Aujourd’hui, madame L’Escargot nous a parlé avec passion du livre «auquel Romain Gary a écrit, La vie devant soi». Oui, oui: elle a glissé un «auquel» dans cette phrase. Pas étonnant qu’on s’inquiète tous lorsqu’elle doit corriger une dictée ou pire, une production écrite. «Mademoiselle Annabelle, vous avez oublié un ” auquel ” dans cette phrase: “ J’aime faire de la danse hip-hop. ”» Ha! Ha!
En lien avec la lecture de La vie devant soi, on aura une réflexion à faire sur «le droit à l’euthanasie des personnages principaux». Tiens, pas de «auquel» dans cette phrase. Est-ce qu’elle serait en train de guérir de sa auquellutite aiguë?

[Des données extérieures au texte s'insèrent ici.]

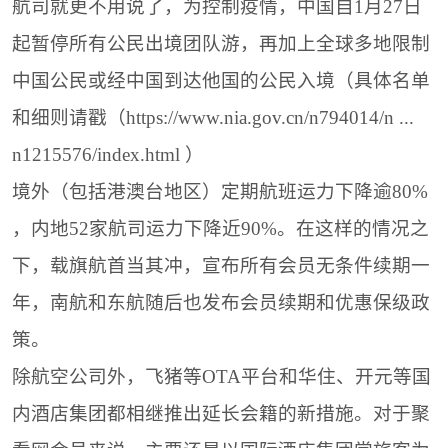
航司就更不用说了，为控制疫情，中国自1月27日
起暂停所有公民出境团队游，再加上全球多地限制
中国公民或经中国到达他国的公民入境（具体名单
和细则请戳（https://www.nia.gov.cn/n794014/n ...
n1215576/index.html ）
境外（包括港澳台地区）定期航班运力下降逾80%
，内地52家航司运力下降近90%。在这样的情况之
下，载旗航首当其冲，宣布所有会员无条件续期一
年，南航和东航随后也发布会员续期和优惠保级政
策。
除航空公司外，飞猪等OTA平台和华住、开元等国
内酒店集团都相继推出延长会籍的新措施。对于聚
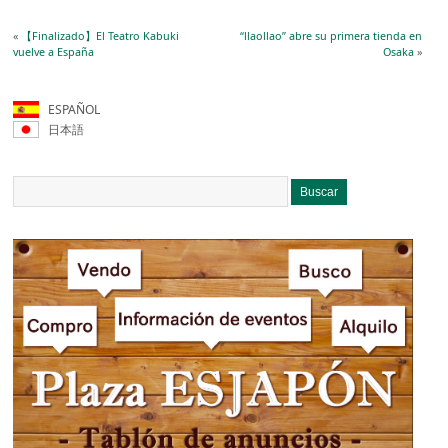
«
【Finalizado】El Teatro Kabuki
“llaollao” abre su primera tienda en
vuelve a España
Osaka
»
ESPAÑOL
日本語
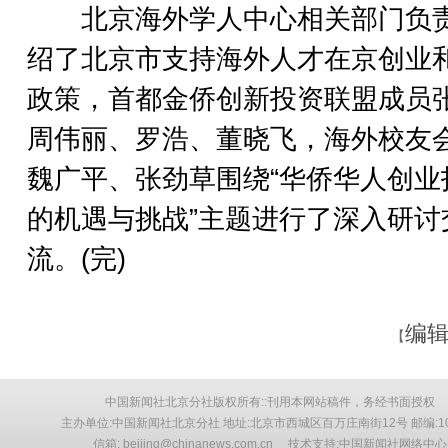
北京海外学人中心相关部门负
绍了北京市支持海外人才在京创业
政策，首都金侨创新投资联盟成员
周伟丽、罗浩、董晓飞，海外校友
魏广平、张劲草围绕“华侨华人创业
的机遇与挑战”主题进行了深入研讨
流。(完)
编辑
【
中国新闻社北京分社版权所有::刊用本网站稿件，务经书面授权
主办单位:中国新闻社北京分社 地址:北京市西城区百万庄南街12号 邮编:10
信箱: beijing@chinanews.com.cn 技术支持:中国新闻社网络中心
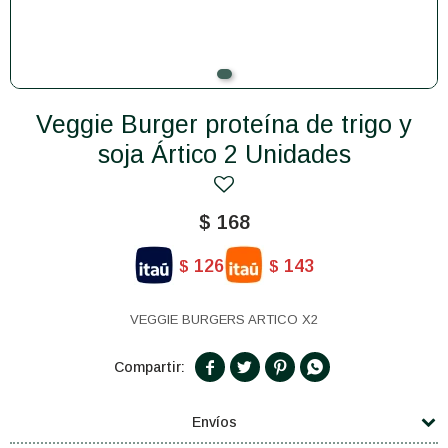
Veggie Burger proteína de trigo y
soja Ártico 2 Unidades
$
168
126
143
$
$
VEGGIE BURGERS ARTICO X2




Envíos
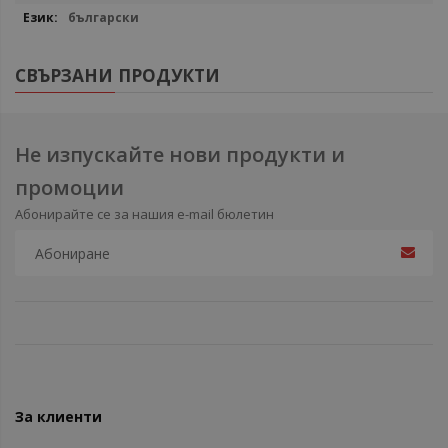
български
СВЪРЗАНИ ПРОДУКТИ
Не изпускайте нови продукти и
промоции
Абонирайте се за нашия e-mail бюлетин
За клиенти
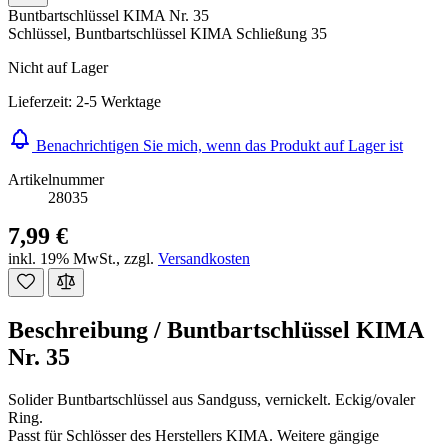
Buntbartschlüssel KIMA Nr. 35
Schlüssel, Buntbartschlüssel KIMA Schließung 35
Nicht auf Lager
Lieferzeit: 2-5 Werktage
Benachrichtigen Sie mich, wenn das Produkt auf Lager ist
Artikelnummer
28035
7,99 €
inkl. 19% MwSt.
,
zzgl.
Versandkosten
Beschreibung /
Buntbartschlüssel KIMA
Nr. 35
Solider Buntbartschlüssel aus Sandguss, vernickelt. Eckig/ovaler
Ring.
Passt für Schlösser des Herstellers KIMA. Weitere gängige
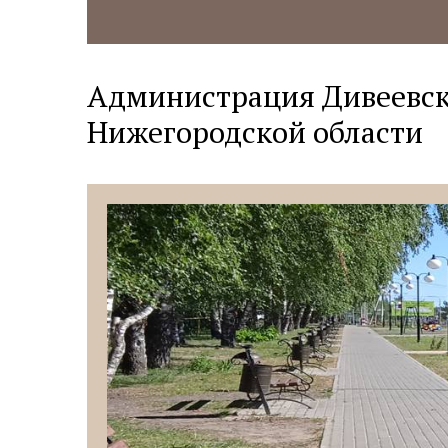
Администрация Дивеевск
Нижегородской области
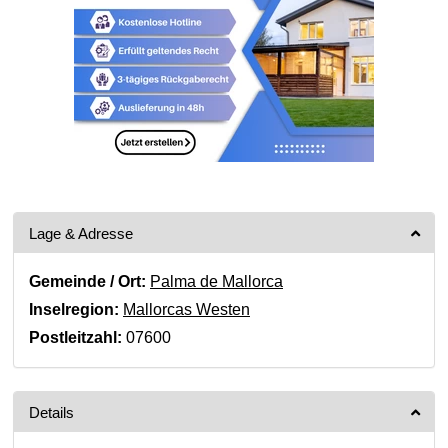
Lage & Adresse
Gemeinde / Ort:
Palma de Mallorca
Inselregion:
Mallorcas Westen
Postleitzahl:
07600
Details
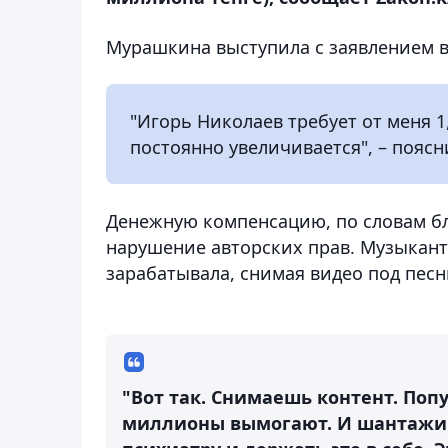
Мурашкина выступила с заявлением 
"Игорь Николаев требует от меня 1
постоянно увеличивается", – поясн
Денежную компенсацию, по словам бл
нарушение авторских прав. Музыкант 
зарабатывала, снимая видео под песн
"Вот так. Снимаешь контент. Поп
миллионы вымогают. И шантажиру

Une fois le cours terminé, je suis déchirée entre la hâte que la dernière période finisse et le désir d’étirer cette dernière heure. C’est que je n’ai pas du tout envie de rentrer et d’avoir une discussion avec mes parents sur «l’importance de s’appliquer dans son cheminement scolaire» et sur «les répercussions des mauvaises notes sur le dossier». C’est immanquable: autant ils sont souvent absents de la maison à mon retour de l’école, autant ils y sont quasiment tout le temps lorsque j’ai de mauvaises nouvelles à leur annoncer. Est-ce que je peux disparaître jusqu’à demain matin? S’il vous plaît, quelqu’un (avec des pouvoirs magiques, de préférence)?